Neen Sollars and Milson are two villages situated in the beautiful countryside of South Shropshire sharing the same civil parish. Neen Sollars is intersected by the River Rea and Milson is situated on the Cleobury Mortimer to Tenbury road.
The village of Neen Sollars formerly Neen Baldwin arrived at its name by the merging of the Baldwin le Poer and De Solers families in or about 1200 when Elena and Eustacia Baldwin married members of the Sollars family. From these marriages Neen Baldwin became Neen Sollars.

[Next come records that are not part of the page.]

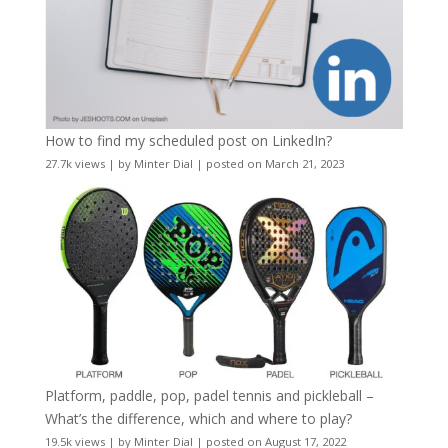
How to find my scheduled post on LinkedIn?
27.7k views
|
by
Minter Dial
|
posted on March 21, 2023
Platform, paddle, pop, padel tennis and pickleball –
What’s the difference, which and where to play?
19.5k views
|
by
Minter Dial
|
posted on August 17, 2022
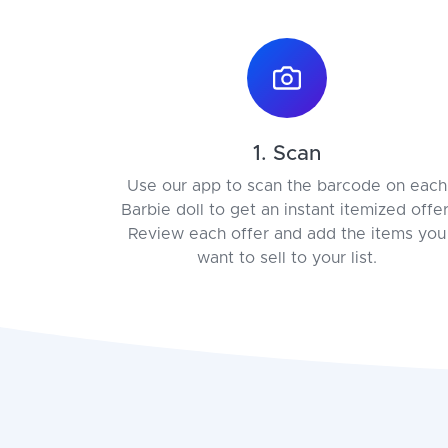
1. Scan
Use our app to scan the barcode on each
Barbie doll to get an instant itemized offer
Review each offer and add the items you
want to sell to your list.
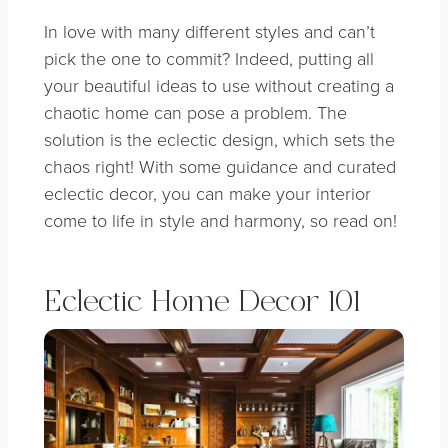
In love with many different styles and can’t
pick the one to commit?
Indeed, putting all
your beautiful ideas to use without creating a
chaotic home can pose a problem. The
solution is the eclectic design, which sets the
chaos right! With some guidance and curated
eclectic decor, you can make your interior
come to life in style and harmony, so read on!
Eclectic Home Decor 101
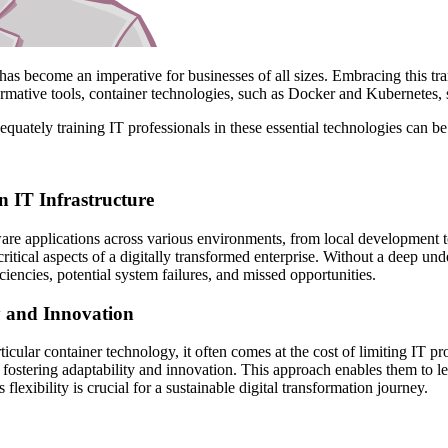
 has become an imperative for businesses of all sizes. Embracing this t
ormative tools, container technologies, such as Docker and Kubernetes, 
ately training IT professionals in these essential technologies can be a
 IT Infrastructure
are applications across various environments, from local development 
critical aspects of a digitally transformed enterprise. Without a deep un
ciencies, potential system failures, and missed opportunities.
y and Innovation
ticular container technology, it often comes at the cost of limiting IT pr
 fostering adaptability and innovation. This approach enables them to le
flexibility is crucial for a sustainable digital transformation journey.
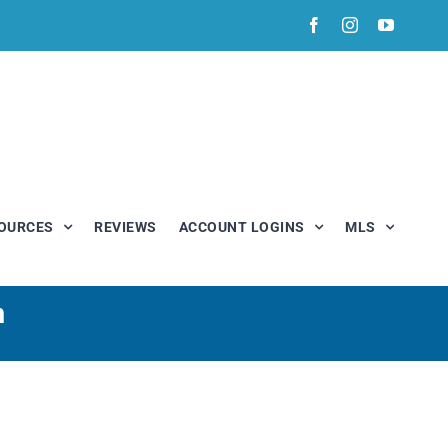
Facebook
Instagram
YouTub
OURCES
REVIEWS
ACCOUNT LOGINS
MLS
n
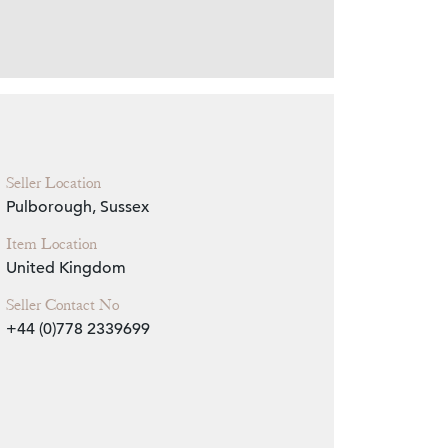
Zoom
Seller Location
Pulborough, Sussex
Item Location
United Kingdom
Seller Contact No
+44 (0)778 2339699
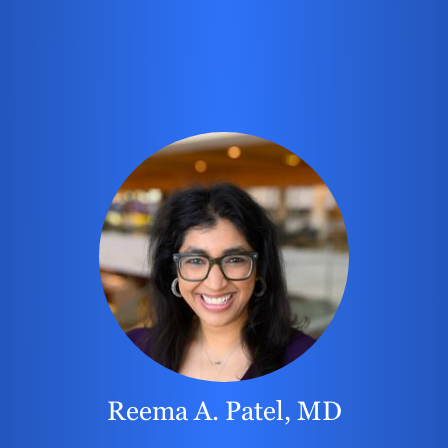
Reema A. Patel, MD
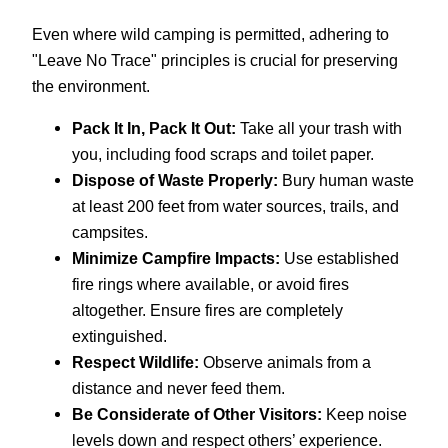
Even where wild camping is permitted, adhering to
"Leave No Trace" principles is crucial for preserving
the environment.
Pack It In, Pack It Out:
Take all your trash with
you, including food scraps and toilet paper.
Dispose of Waste Properly:
Bury human waste
at least 200 feet from water sources, trails, and
campsites.
Minimize Campfire Impacts:
Use established
fire rings where available, or avoid fires
altogether. Ensure fires are completely
extinguished.
Respect Wildlife:
Observe animals from a
distance and never feed them.
Be Considerate of Other Visitors:
Keep noise
levels down and respect others’ experience.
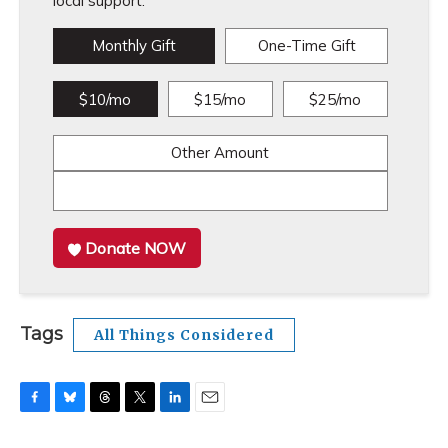
local support.
Monthly Gift
One-Time Gift
$10/mo
$15/mo
$25/mo
Other Amount
Donate NOW
Tags
All Things Considered
F
B
T
T
L
E
a
l
h
w
i
m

From archived registers we know that Neen Sollars and Milson were thriving agricultural villages. Neen Sollars had its own school, post office, village shop, inns and railway station (which closed under the Beeching cuts). At the turn of the century the school had in excess of 60 children but with the advent of modern agricultural methods, this figure dwindled and finally the school closed in 1951. Today with the exception of innkeepers and farmers, the rest have gone by the way of progress.
Both villages offer an ideal location as a base for rural vacation and boast historic churches dating back to the 12th and 14th century.
The church of All Saints Neen Sollars stands on the site of a Saxon Church, although nothing of this first building remains. The present church is an almost unaltered example of the 14th century work, consisting of nave, chancel, transepts and low central tower crowned by a spire.
St. George’s Milson dates back to the close of the 11th century, the chancel and nave are of Norman origin, whilst the tower is believed to be constructed in the late 12th century. The stonework and timber porch is 14th century.